8. Data Import#

8.1. Introduction#

In this chapter, we’re going to introduce working with your own data. Here, you’ll learn how to read plain-text rectangular files into Python. We’ll only scratch the surface of data import, but many of the principles will translate to other forms of data. We’ll finish with a few pointers to opening other types of data.

8.1.1. Prerequisites#

You will need to have the pandas package installed. You’ll need to ensure you have pandas installed. To do this, and to import pandas into your session, run

import pandas as pd

If this command fails, you don’t have pandas installed. Open up the terminal in Visual Studio Code (Terminal -> New Terminal) and type in conda install pandas. Note that once pandas is installed, the convention is to import it into your Python session under the name pd by putting import pandas as pd at the top of your script.

8.2. Getting Started#

There are a huge range of input and output formats available in pandas: Stata (.dta), Excel (.xls, .xlsx), csv, tsv, big data formats (HDF5, parquet), JSON, SAS, SPSS, SQL, and more; there’s a full list of formats available in the documentation.

From the pandas documentation

While pandas has a huge number of ways to read data in and load it into your Python session, here we’ll focus on the humble plain-text table file; for example csv (comma separated values) and tsv (tab separated values).

8.2.1. Reading data from a file#

All of the power needed to open plain-text table files is contained in a single function, pd.read_csv(). It takes numerous arguments but the two most important are the (unnamed) first one, which gives the path to the data, and sep= (a keyword argument) that tells pandas whether to expect values to be separated by commas or tabs or another character; however, if you leave this field blank, pandas will guess for you. To see the full set of arguments, run help(pd.read_csv).

Here is what a simple CSV file with a row for column names (also commonly referred to as the header row) and six rows of data looks like (using the terminal):

! cat data/students.csv
Student ID,Full Name,favourite.food,mealPlan,AGE

1,Sunil Huffmann,Strawberry yoghurt,Lunch only,4

2,Barclay Lynn,French fries,Lunch only,5

3,Jayendra Lyne,N/A,Breakfast and lunch,7

4,Leon Rossini,Anchovies,Lunch only,8

5,Chidiegwu Dunkel,Pizza,Breakfast and lunch,five

6,Güvenç Attila,Ice cream,Lunch only,6

Note that this is a CSV file, so the values are separated by commas. Now let’s load this into a pandas dataframe in Python:

students = pd.read_csv("data/students.csv")
students
Student ID Full Name favourite.food mealPlan AGE
0 1 Sunil Huffmann Strawberry yoghurt Lunch only 4
1 2 Barclay Lynn French fries Lunch only 5
2 3 Jayendra Lyne NaN Breakfast and lunch 7
3 4 Leon Rossini Anchovies Lunch only 8
4 5 Chidiegwu Dunkel Pizza Breakfast and lunch five
5 6 Güvenç Attila Ice cream Lunch only 6

If you want to download this data to try it for yourself, head to this link and then right-click on ‘Raw’ and select “Save Link As…”. Save the data in a directory called ‘data’ with the name ‘students.csv’. This directory should sit within your active Visual Studio Code folder. You can check which folder you’re currently in by running the following code:

import os

os.getcwd()  # get current working directory (cwd)

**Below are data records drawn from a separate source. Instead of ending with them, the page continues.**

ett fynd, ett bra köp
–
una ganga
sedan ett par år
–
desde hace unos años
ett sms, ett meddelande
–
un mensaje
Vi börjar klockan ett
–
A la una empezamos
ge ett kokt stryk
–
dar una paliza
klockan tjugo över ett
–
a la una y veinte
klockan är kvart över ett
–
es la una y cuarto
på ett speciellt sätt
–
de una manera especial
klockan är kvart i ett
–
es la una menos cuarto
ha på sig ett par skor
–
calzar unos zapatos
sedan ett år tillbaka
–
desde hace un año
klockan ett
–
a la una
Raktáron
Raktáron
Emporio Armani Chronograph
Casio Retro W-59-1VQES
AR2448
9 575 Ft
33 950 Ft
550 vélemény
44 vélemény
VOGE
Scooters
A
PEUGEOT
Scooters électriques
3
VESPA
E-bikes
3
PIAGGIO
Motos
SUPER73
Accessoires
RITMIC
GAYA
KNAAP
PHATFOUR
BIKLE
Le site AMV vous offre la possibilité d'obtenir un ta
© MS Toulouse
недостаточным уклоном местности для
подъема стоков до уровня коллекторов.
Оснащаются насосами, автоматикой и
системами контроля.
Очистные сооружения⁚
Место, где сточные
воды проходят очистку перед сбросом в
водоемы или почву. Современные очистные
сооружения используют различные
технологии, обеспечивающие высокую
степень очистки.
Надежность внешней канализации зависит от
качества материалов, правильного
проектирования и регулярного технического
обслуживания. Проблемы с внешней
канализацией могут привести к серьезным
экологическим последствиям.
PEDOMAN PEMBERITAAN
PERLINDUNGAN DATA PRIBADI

Say this comes back with ‘python4DS’, then your downloaded data should be in ‘python4DS/data/students.csv’.

The first argument to read_csv() was the path to the data, and pandas guessed that this file uses commas as the separator.

The read CSV function automatically creates a new index (which is just the position of each row) and takes the top line of data as the header or column names. But you may wish to tweak this behaviour, in several ways.

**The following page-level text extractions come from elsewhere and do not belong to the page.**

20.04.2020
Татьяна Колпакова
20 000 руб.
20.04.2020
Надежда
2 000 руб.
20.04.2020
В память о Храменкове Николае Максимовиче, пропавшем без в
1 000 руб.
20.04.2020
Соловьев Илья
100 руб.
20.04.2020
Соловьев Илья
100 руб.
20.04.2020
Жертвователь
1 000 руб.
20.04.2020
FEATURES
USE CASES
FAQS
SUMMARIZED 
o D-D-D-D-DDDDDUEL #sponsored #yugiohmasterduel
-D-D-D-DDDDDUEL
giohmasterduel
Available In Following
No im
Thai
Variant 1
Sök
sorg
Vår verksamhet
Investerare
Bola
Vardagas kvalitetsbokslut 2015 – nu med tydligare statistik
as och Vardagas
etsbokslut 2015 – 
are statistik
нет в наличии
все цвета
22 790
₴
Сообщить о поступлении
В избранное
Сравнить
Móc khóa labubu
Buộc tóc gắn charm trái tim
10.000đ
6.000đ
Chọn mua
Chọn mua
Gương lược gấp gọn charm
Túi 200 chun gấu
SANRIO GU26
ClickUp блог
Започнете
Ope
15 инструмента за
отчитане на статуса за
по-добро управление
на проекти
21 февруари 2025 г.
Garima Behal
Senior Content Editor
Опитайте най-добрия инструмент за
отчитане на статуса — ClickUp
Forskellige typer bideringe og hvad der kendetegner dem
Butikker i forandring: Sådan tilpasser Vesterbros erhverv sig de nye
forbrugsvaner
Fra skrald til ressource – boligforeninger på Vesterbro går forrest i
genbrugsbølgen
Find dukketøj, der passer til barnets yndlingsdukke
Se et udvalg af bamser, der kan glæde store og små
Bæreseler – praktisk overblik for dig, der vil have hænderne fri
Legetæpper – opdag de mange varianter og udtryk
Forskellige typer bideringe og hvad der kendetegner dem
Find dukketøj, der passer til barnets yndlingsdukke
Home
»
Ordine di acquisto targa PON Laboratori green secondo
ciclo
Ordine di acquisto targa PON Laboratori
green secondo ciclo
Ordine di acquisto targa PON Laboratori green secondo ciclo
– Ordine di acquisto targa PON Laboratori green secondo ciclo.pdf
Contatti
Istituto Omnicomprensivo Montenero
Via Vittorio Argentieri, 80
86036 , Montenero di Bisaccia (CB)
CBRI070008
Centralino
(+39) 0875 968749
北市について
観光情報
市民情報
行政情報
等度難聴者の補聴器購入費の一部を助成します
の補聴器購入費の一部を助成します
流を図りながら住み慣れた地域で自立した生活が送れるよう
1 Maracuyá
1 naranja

  1. Sometimes there are a few lines of metadata at the top of the file. You can use skiprows=n to skip the first n lines, eg pd.read_csv("data/students.csv", skiprows=2).

  2. The data might not have column names. You can use names = a list to tell read_csv() to use a different option for the column names. For example, pd.read_csv("data/students.csv", names=range(5)) would put the numbers 0 to 4 in as the column names.

  3. You may wish to change which column is used as the index. The default behaviour is to create an index, but for this data we see that there already is an ID column we could use. To do this, use the index_col= argument, for example pd.read_csv("data/students.csv", index_col=0).

This is all you need to know to read ~75% of CSV files that you’ll encounter in practice. Reading tab separated files and fixed width files is done with the same function.

8.2.2. First Steps#

Let’s take another look at the students data.

Once you read data in, the first step usually involves transforming it in some way to make it easier to work with in the rest of your analysis. For example, the column names in the students file we read in are formatted in non-standard ways.

You might consider renaming them one by one with .rename() or you might use a convenience function from another package to clean them and turn them all into snake case at once. We will make use of the skimpy package to do this. skimpy is a smaller package so isn’t available to install via conda; instead, install it by running pip install skimpy in the terminal.

From skimpy, we will use the clean_columns() function; this takes in a data frame and returns a data frame with variable names converted to snake case.

from skimpy import clean_columns

students = clean_columns(students)
students
student_id full_name favourite_food meal_plan age
0 1 Sunil Huffmann Strawberry yoghurt Lunch only 4
1 2 Barclay Lynn French fries Lunch only 5
2 3 Jayendra Lyne NaN Breakfast and lunch 7
3 4 Leon Rossini Anchovies Lunch only 8
4 5 Chidiegwu Dunkel Pizza Breakfast and lunch five
5 6 Güvenç Attila Ice cream Lunch only 6

Another common task after reading in data is to consider variable types. In the favourite_food column, there are a bunch of food items and then the value NaN, which has been read in as a floating point number rather than a missing string. We can solve this by casting that column to explicitly be composed of strings:

students["favourite_food"] = students["favourite_food"].astype("string")
students
student_id full_name favourite_food meal_plan age
0 1 Sunil Huffmann Strawberry yoghurt Lunch only 4
1 2 Barclay Lynn French fries Lunch only 5
2 3 Jayendra Lyne <NA> Breakfast and lunch 7
3 4 Leon Rossini Anchovies Lunch only 8
4 5 Chidiegwu Dunkel Pizza Breakfast and lunch five
5 6 Güvenç Attila Ice cream Lunch only 6

Similarly, "age" has mixed data types: string and integer! Let’s map the ‘five’ into the number five.

import numpy as np

students["age"] = students["age"].replace("five", 5)
students["age"]
0    4
1    5
2    7
3    8
4    5
5    6
Name: age, dtype: object

In a moment, we will turn this into a column of integers too.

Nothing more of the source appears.